Dr Pryor: I think the first thing we need to do, the area we need to focus on is actually listening. Listening to the people involved and learning what their lived experience is. I know what my lived experience is, but I cannot second guess what other people’s experience is. So, we have to listen to what people say and to take that seriously. That will help us think about what the barriers are to entry. Why don’t people start in on the actuarial profession? Is it because they feel unwelcome? Is it because they feel they are not right? Is it because they do not see people like them? I don’t know and I cannot guess. We have to find out. People often talk about this in terms of the pipeline. So we are talking about getting people in, sucking people into the pipeline. Then if we carry on with this rather unfortunate analogy, how do people leak out from the pipeline? Again, we might have ideas. I have ideas, I am sure you have ideas. But we actually need to listen to people and find out. That will then help us do things to address the problems that people identify. We need absolutely to collect data. As I said, we are a profession founded on data. We do not actually know what the situation is along many of these dimensions at the moment. So, we need to find out and that means collecting data. I would certainly like to see that during the next year.
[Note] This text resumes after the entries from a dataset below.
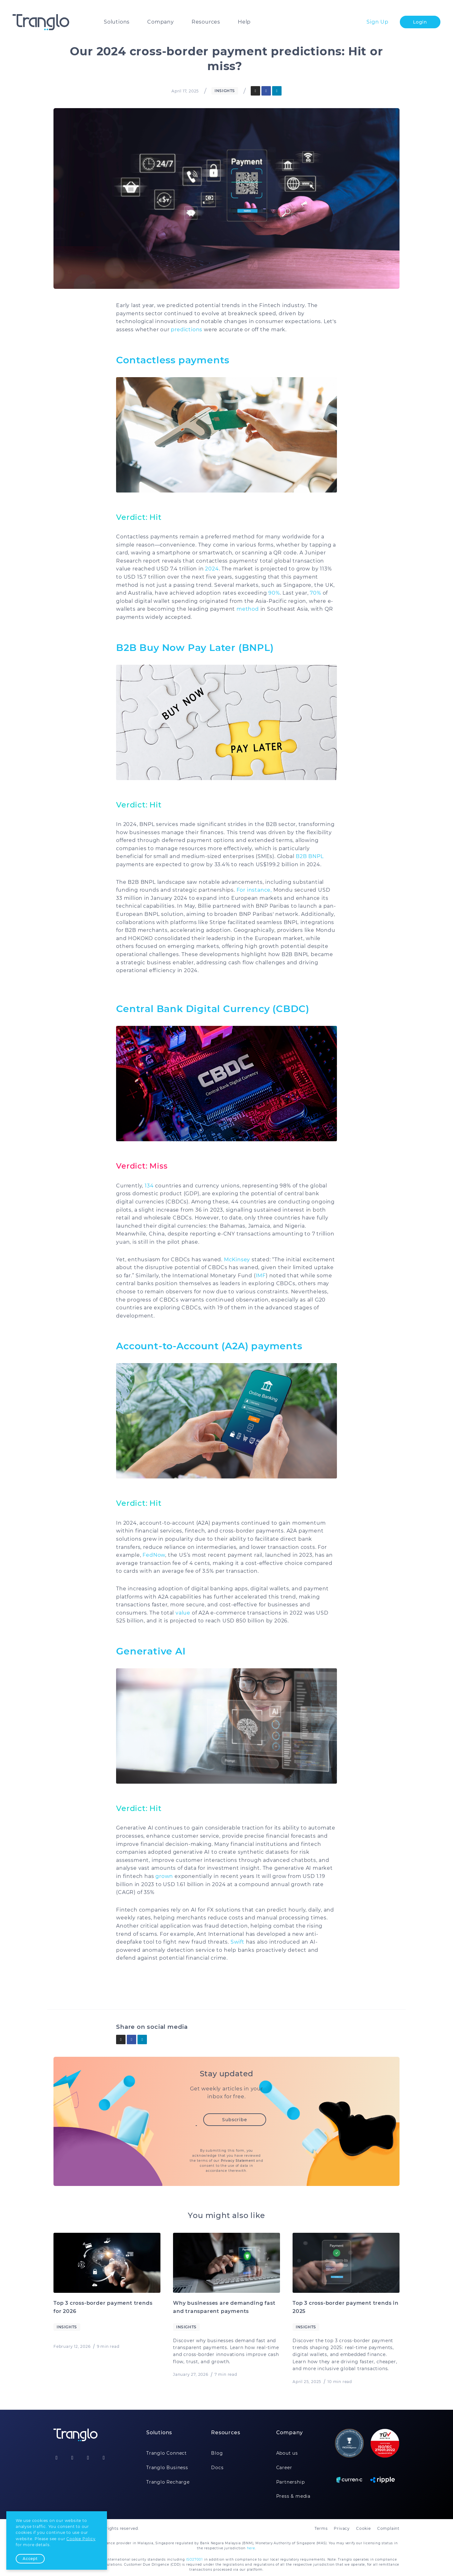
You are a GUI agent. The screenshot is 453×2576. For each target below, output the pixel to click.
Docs (217, 2467)
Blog (217, 2453)
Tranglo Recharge (168, 2482)
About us (287, 2453)
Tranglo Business (167, 2467)
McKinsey (237, 1260)
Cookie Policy (80, 2538)
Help (244, 22)
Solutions (117, 22)
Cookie (363, 2528)
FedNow (154, 1555)
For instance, (254, 890)
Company (160, 22)
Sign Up (377, 22)
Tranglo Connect (166, 2453)
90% (274, 593)
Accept (30, 2558)
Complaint (388, 2528)
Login (420, 22)
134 (149, 1186)
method (247, 609)
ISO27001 (194, 2559)
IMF (261, 1276)
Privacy (342, 2528)
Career (284, 2467)
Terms (321, 2528)
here (251, 2548)
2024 (212, 569)
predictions (186, 330)
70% (315, 593)
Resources (206, 22)
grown (163, 1876)
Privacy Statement (238, 2161)
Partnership (290, 2482)
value (183, 1613)
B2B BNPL (309, 856)
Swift (237, 1942)
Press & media (293, 2496)
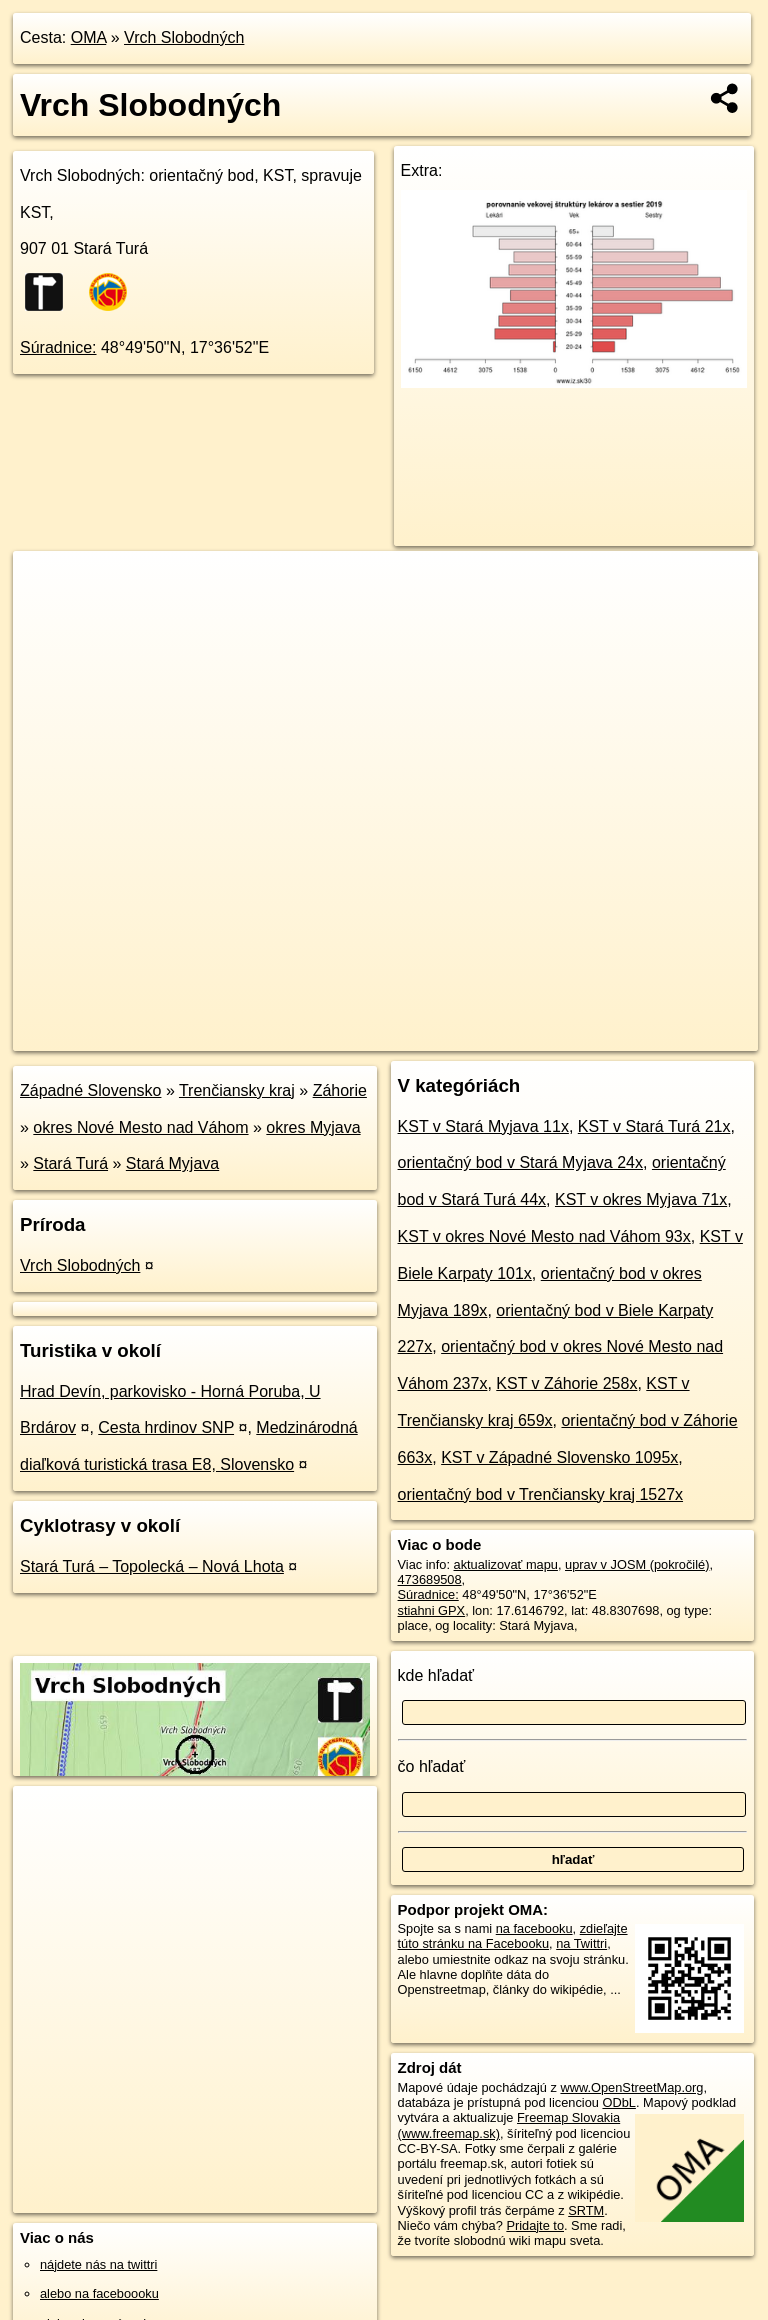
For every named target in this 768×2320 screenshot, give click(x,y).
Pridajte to (535, 2225)
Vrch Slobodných (184, 37)
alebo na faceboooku (99, 2293)
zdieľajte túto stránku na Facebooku (513, 1936)
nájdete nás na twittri (98, 2264)
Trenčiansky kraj (237, 1090)
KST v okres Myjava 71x (641, 1199)
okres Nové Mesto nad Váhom (140, 1127)
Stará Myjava (172, 1163)
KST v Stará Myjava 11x (483, 1126)
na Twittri (581, 1943)
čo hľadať (432, 1766)
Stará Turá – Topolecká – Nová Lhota (152, 1566)
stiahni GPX (432, 1610)
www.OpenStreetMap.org (631, 2087)
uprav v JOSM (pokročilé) (637, 1564)
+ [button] (47, 585)
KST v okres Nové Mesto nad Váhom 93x (544, 1236)
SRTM (586, 2210)
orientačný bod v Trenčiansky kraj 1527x (540, 1494)
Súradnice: (58, 347)
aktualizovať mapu (506, 1564)
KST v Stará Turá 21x (654, 1126)
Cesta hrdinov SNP (166, 1427)
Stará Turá (70, 1163)
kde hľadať (436, 1675)
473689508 (430, 1579)
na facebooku (534, 1928)
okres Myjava (313, 1127)
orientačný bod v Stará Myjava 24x (520, 1162)
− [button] (47, 616)
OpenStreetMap (419, 1035)
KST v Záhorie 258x (566, 1383)
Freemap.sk (523, 1035)
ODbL (618, 2102)
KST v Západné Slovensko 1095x (559, 1457)
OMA (89, 37)
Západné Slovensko (90, 1090)
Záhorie (340, 1090)
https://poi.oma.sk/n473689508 (671, 1035)
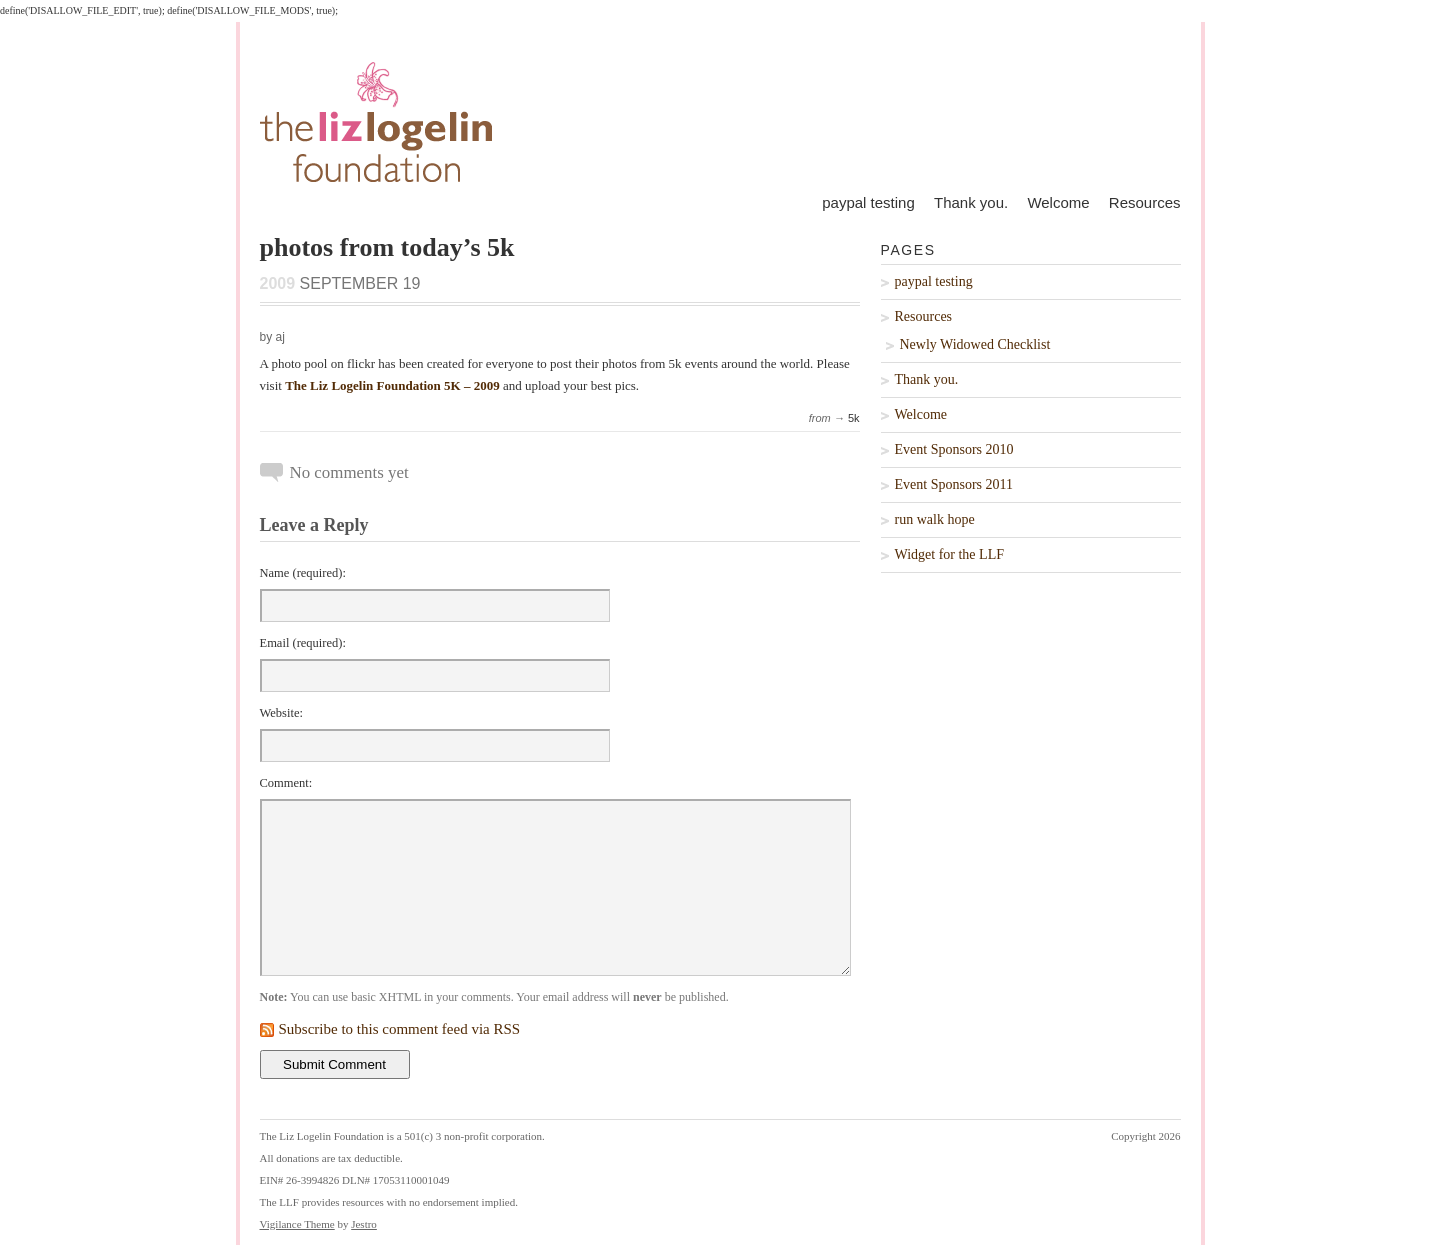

I would also like to see more progress with our events. It has been brilliant. It is much better than it used to be. For many years, I used to go to sessional meetings, first in Edinburgh and then in London. I used to make sure that I stood up and made a contribution in every single sessional meeting I went to, whether I knew anything about the topic or not. I did that for two reasons. Firstly, to make sure that there was a least one woman speaking – and in many cases I was the only woman. Also, to lower the average age of people speaking. It was surprisingly recently that that stopped being true, the average age bit. We need to think about that. I look at the conferences we have put on. There are several at the moment, online conferences. You look at the front page, the advertisement page, beautiful, lots of pictures of all sorts of different people, different ages, different genders, different ethnicities, the whole lot and it looks fantastic. Then you go into the detailed programme and a surprising number of the sessions are still “manels” (male panels). They are still sessions with nobody but two or three white men presenting. This needs to change.

The Moderator: Louise, I like the practical things in there, the focus on data collection, which in a way is also a part of the listening. But I also love what I hope has been an encouragement to the attendees out there, who may represent all different kinds of diverse characteristics, to speak up hopefully when we are able to be in person again and also just to get involved in that sense of, as you did, in the sessional meetings. Bringing that different voice and as you say, changing the average age. It dawned on me as you were speaking Louise, that we may have broken a new IFoA record here in terms of being the first presidential address that has only had women in it. So, that might be a nice place for me to say sadly it is time for me to draw this to a close because we are pretty much out of time. It has been a fascinating walk through your passions and your priorities for society, for the actuarial profession and for the IFoA. You have also given us a real insight into how you will lead us through the coming year and the areas that we can expect to see you focusing on and speaking out about during that year. At our height we had about 330 attendees on the session and most of you have stayed with us right through. So, I would very much like to thank all of you.

Dr Pryor: Thank you. Thank you everybody.